## Work required
First find the line with "Sản phẩm khác" in the entries below, then set down exactly every line through the line with "sus proyectos.", that line included.

Start of Data to use

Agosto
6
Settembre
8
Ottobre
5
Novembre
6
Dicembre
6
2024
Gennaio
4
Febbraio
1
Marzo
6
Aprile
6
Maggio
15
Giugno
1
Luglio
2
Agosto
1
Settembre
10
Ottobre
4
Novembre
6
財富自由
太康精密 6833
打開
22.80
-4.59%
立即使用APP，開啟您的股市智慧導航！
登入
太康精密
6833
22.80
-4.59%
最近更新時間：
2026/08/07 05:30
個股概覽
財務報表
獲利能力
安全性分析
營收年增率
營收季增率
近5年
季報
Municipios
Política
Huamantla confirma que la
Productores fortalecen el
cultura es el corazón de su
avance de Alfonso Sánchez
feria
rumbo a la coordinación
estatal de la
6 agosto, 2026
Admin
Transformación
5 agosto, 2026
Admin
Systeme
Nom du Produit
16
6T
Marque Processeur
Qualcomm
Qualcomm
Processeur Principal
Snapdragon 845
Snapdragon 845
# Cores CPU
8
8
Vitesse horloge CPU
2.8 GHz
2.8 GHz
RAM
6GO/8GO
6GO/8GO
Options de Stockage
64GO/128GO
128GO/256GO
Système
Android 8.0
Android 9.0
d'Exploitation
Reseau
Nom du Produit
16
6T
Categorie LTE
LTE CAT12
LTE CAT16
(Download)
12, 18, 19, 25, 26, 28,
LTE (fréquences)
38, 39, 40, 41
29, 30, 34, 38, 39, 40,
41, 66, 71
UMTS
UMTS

End of Data to use
Start of Data to use

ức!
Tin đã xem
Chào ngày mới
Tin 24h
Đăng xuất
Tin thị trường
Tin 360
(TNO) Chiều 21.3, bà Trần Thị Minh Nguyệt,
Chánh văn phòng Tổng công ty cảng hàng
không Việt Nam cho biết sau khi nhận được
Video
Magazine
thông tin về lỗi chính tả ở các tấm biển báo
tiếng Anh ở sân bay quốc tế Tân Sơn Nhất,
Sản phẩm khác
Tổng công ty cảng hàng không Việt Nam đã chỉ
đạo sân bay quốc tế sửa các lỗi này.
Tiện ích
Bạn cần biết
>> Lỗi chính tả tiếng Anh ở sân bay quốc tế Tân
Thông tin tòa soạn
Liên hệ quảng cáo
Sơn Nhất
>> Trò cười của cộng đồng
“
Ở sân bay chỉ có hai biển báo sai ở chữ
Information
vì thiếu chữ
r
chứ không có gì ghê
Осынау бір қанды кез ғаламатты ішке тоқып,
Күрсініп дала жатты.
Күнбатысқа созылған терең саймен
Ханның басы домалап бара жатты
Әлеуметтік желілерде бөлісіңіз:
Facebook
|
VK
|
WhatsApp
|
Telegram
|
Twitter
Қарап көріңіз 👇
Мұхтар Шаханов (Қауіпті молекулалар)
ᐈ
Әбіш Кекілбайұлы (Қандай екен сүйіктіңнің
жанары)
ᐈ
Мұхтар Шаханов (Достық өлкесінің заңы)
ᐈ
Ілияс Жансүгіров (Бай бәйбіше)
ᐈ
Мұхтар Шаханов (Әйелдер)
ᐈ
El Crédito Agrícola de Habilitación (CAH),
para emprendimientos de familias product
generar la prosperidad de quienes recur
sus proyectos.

End of Data to use
Start of Data to use

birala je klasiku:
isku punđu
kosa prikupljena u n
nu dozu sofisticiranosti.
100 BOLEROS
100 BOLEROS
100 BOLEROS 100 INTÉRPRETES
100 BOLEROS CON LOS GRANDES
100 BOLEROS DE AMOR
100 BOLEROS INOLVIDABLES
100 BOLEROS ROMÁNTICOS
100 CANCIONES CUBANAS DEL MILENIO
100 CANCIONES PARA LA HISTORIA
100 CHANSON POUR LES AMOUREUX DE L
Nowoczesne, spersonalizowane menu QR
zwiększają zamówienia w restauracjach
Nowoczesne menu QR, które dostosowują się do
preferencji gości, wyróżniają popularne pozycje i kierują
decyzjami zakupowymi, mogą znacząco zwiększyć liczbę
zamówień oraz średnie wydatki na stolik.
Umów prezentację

End of Data to use

## Task output
Sản phẩm khác
Tổng công ty cảng hàng không Việt Nam đã chỉ
đạo sân bay quốc tế sửa các lỗi này.
Tiện ích
Bạn cần biết
>> Lỗi chính tả tiếng Anh ở sân bay quốc tế Tân
Thông tin tòa soạn
Liên hệ quảng cáo
Sơn Nhất
>> Trò cười của cộng đồng
“
Ở sân bay chỉ có hai biển báo sai ở chữ
Information
vì thiếu chữ
r
chứ không có gì ghê
Осынау бір қанды кез ғаламатты ішке тоқып,
Күрсініп дала жатты.
Күнбатысқа созылған терең саймен
Ханның басы домалап бара жатты
Әлеуметтік желілерде бөлісіңіз:
Facebook
|
VK
|
WhatsApp
|
Telegram
|
Twitter
Қарап көріңіз 👇
Мұхтар Шаханов (Қауіпті молекулалар)
ᐈ
Әбіш Кекілбайұлы (Қандай екен сүйіктіңнің
жанары)
ᐈ
Мұхтар Шаханов (Достық өлкесінің заңы)
ᐈ
Ілияс Жансүгіров (Бай бәйбіше)
ᐈ
Мұхтар Шаханов (Әйелдер)
ᐈ
El Crédito Agrícola de Habilitación (CAH),
para emprendimientos de familias product
generar la prosperidad de quienes recur
sus proyectos.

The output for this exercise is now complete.